At the same target scale, the paper reports substantial differences in baseline bridge-period success by population and region. Across key populations, baseline success is reported to range from 10.36% for people who inject drugs (PWID) to 33.11% for men who have sex with men (MSM), a 22.75 percentage-point gap. By region, baseline success is reported to range from 21.69% in Sub-Saharan Africa to 29.33% in Europe/Central Asia, a 7.64 percentage-point gap. Against that baseline landscape, the authors report that intervention bundles yielded the largest relative improvements among groups starting from the lowest baseline success, highlighting PWID (+265% relative improvement) and adolescents (+147% relative improvement) as examples. This pattern is presented as a modeled distribution of gains, concentrating relative change where baseline bridge-period completion is lowest.

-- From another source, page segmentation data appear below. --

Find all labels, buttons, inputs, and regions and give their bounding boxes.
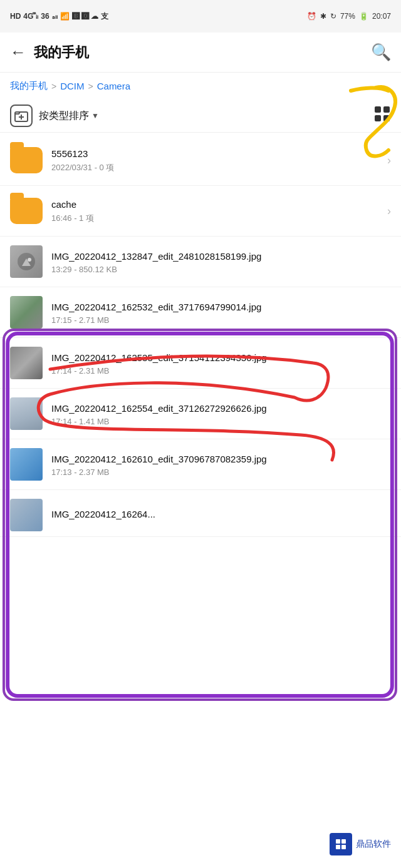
list-item[interactable]: 5556123 2022/03/31 - 0 项 ›: [0, 135, 401, 186]
status-36: 36: [41, 12, 49, 21]
file-name-img3: IMG_20220412_162535_edit_37154112394330.…: [51, 351, 391, 364]
watermark: 鼎品软件: [330, 833, 391, 855]
header: ← 我的手机 🔍: [0, 33, 401, 73]
list-item[interactable]: cache 16:46 - 1 项 ›: [0, 186, 401, 237]
breadcrumb-mphone[interactable]: 我的手机: [10, 80, 48, 92]
list-item[interactable]: IMG_20220412_162535_edit_37154112394330.…: [0, 338, 401, 389]
file-meta-img1: 13:29 - 850.12 KB: [51, 265, 391, 274]
file-thumb-3: [10, 347, 43, 379]
file-info-cache: cache 16:46 - 1 项: [51, 198, 382, 224]
search-button[interactable]: 🔍: [371, 43, 391, 62]
svg-rect-11: [333, 837, 348, 852]
back-button[interactable]: ←: [10, 43, 26, 62]
file-meta-img4: 17:14 - 1.41 MB: [51, 417, 391, 426]
status-signal2: ₐₗₗ: [52, 12, 58, 21]
svg-rect-14: [336, 845, 340, 849]
svg-rect-3: [375, 106, 381, 113]
add-folder-button[interactable]: [10, 105, 33, 127]
status-rotate: ↻: [330, 12, 336, 21]
status-wifi: 📶: [60, 12, 70, 21]
list-item[interactable]: IMG_20220412_162554_edit_37126272926626.…: [0, 389, 401, 439]
svg-rect-13: [341, 839, 346, 844]
file-info-5556123: 5556123 2022/03/31 - 0 项: [51, 147, 382, 173]
file-name-img4: IMG_20220412_162554_edit_37126272926626.…: [51, 402, 391, 415]
list-item[interactable]: IMG_20220412_162610_edit_37096787082359.…: [0, 439, 401, 490]
file-info-img2: IMG_20220412_162532_edit_3717694799014.j…: [51, 300, 391, 325]
sort-label: 按类型排序: [39, 110, 89, 123]
status-alarm: ⏰: [307, 12, 316, 21]
file-info-img1: IMG_20220412_132847_edit_2481028158199.j…: [51, 250, 391, 274]
sort-arrow-icon: ▼: [91, 111, 99, 120]
file-meta-img2: 17:15 - 2.71 MB: [51, 315, 391, 325]
file-thumb-6: [10, 499, 43, 531]
toolbar-left: 按类型排序 ▼: [10, 105, 99, 127]
folder-icon-5556123: [10, 144, 43, 176]
svg-rect-15: [341, 845, 346, 849]
svg-point-9: [28, 258, 31, 262]
breadcrumb-sep2: >: [88, 81, 93, 91]
svg-rect-6: [383, 115, 390, 121]
file-name-img6: IMG_20220412_16264...: [51, 508, 391, 521]
status-right: ⏰ ✱ ↻ 77% 🔋 20:07: [307, 12, 391, 21]
file-meta-cache: 16:46 - 1 项: [51, 213, 382, 224]
file-meta-img3: 17:14 - 2.31 MB: [51, 366, 391, 375]
file-thumb-4: [10, 397, 43, 430]
status-bar: HD 4G ᪲ᵢₗ 36 ₐₗₗ 📶 🅱 🅾 ☁ 支 ⏰ ✱ ↻ 77% 🔋 2…: [0, 0, 401, 33]
breadcrumb-dcim[interactable]: DCIM: [60, 81, 84, 91]
grid-view-button[interactable]: [373, 105, 391, 126]
status-battery-icon: 🔋: [359, 12, 368, 21]
status-icons: 🅱 🅾 ☁ 支: [72, 11, 108, 22]
status-bluetooth: ✱: [320, 12, 326, 21]
breadcrumb: 我的手机 > DCIM > Camera: [0, 73, 401, 100]
grid-icon: [373, 105, 391, 123]
status-4g: 4G: [23, 12, 33, 21]
file-info-img4: IMG_20220412_162554_edit_37126272926626.…: [51, 402, 391, 426]
list-item[interactable]: IMG_20220412_162532_edit_3717694799014.j…: [0, 287, 401, 338]
breadcrumb-sep1: >: [51, 81, 56, 91]
chevron-right-icon: ›: [387, 154, 391, 167]
breadcrumb-camera[interactable]: Camera: [97, 81, 130, 91]
file-name-5556123: 5556123: [51, 147, 382, 160]
status-signal1: ᪲ᵢₗ: [36, 12, 38, 21]
list-item[interactable]: IMG_20220412_16264...: [0, 490, 401, 537]
file-name-img2: IMG_20220412_162532_edit_3717694799014.j…: [51, 300, 391, 314]
list-item[interactable]: IMG_20220412_132847_edit_2481028158199.j…: [0, 237, 401, 287]
status-battery-pct: 77%: [340, 12, 355, 21]
chevron-right-icon: ›: [387, 205, 391, 218]
file-thumb-2: [10, 296, 43, 329]
file-list: 5556123 2022/03/31 - 0 项 › cache 16:46 -…: [0, 135, 401, 537]
file-info-img3: IMG_20220412_162535_edit_37154112394330.…: [51, 351, 391, 375]
file-thumb-5: [10, 448, 43, 481]
file-name-img1: IMG_20220412_132847_edit_2481028158199.j…: [51, 250, 391, 263]
add-folder-icon: [14, 109, 28, 123]
svg-rect-5: [375, 115, 381, 121]
file-meta-5556123: 2022/03/31 - 0 项: [51, 162, 382, 173]
watermark-logo: [330, 833, 352, 855]
file-name-cache: cache: [51, 198, 382, 211]
watermark-logo-icon: [332, 835, 350, 853]
file-name-img5: IMG_20220412_162610_edit_37096787082359.…: [51, 452, 391, 466]
image-icon: [17, 252, 36, 271]
file-info-img6: IMG_20220412_16264...: [51, 508, 391, 523]
svg-rect-4: [383, 106, 390, 113]
status-hd: HD: [10, 12, 21, 21]
file-info-img5: IMG_20220412_162610_edit_37096787082359.…: [51, 452, 391, 477]
toolbar: 按类型排序 ▼: [0, 100, 401, 133]
svg-rect-12: [336, 839, 340, 844]
sort-button[interactable]: 按类型排序 ▼: [39, 110, 99, 123]
watermark-label: 鼎品软件: [356, 839, 391, 850]
page-title: 我的手机: [34, 43, 371, 62]
status-time: 20:07: [372, 12, 391, 21]
file-thumb-1: [10, 245, 43, 278]
folder-icon-cache: [10, 195, 43, 227]
file-meta-img5: 17:13 - 2.37 MB: [51, 467, 391, 477]
status-left: HD 4G ᪲ᵢₗ 36 ₐₗₗ 📶 🅱 🅾 ☁ 支: [10, 11, 108, 22]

The paper also reports a barrier-focused analysis in which bridge-period success declines as structural barriers accumulate, described as a dose–response pattern with a threshold effect at higher barrier counts. In the reported summary statistics, success is 44.0% with zero barriers; each additional barrier reduces success by an average of 7.74 percentage points (with diminishing returns at higher counts); and 85.7% of the Tier‑4 synthetic population (18.2 million people) is modeled as having at least one barrier. The authors also report that 3+ barriers correspond to <15% success without interventions.

Alongside these scenario findings, the manuscript notes that computational checks and scale consistency are the primary validation artifacts described, rather than individual-level clinical classification metrics such as sensitivity or specificity for predicting completion. The authors explicitly separate computational precision from prospective real-world validation, framing the former as necessary but not sufficient for establishing clinical validity.

Key Takeaways:

• In a Tier‑4 synthetic population model, the authors report bridge-period success increasing from 23.96% to 43.50% with evidence-based intervention bundles, an absolute change of 19.54 percentage points and about 4.1 million additional successful transitions at target scale.
• Using assumed HIV incidence (2–5%) and LAI‑PrEP efficacy (96%), the authors estimate roughly 80,000–100,000 annual infections prevented and about USD 40 billion in averted lifetime treatment costs.
• Reported baseline disparities by population (PWID vs MSM) and region (Sub-Saharan Africa vs Europe/Central Asia) coincide with modeled patterns of larger relative improvements among groups with lower starting success, while the authors emphasize computational validity does not substitute for prospective validation.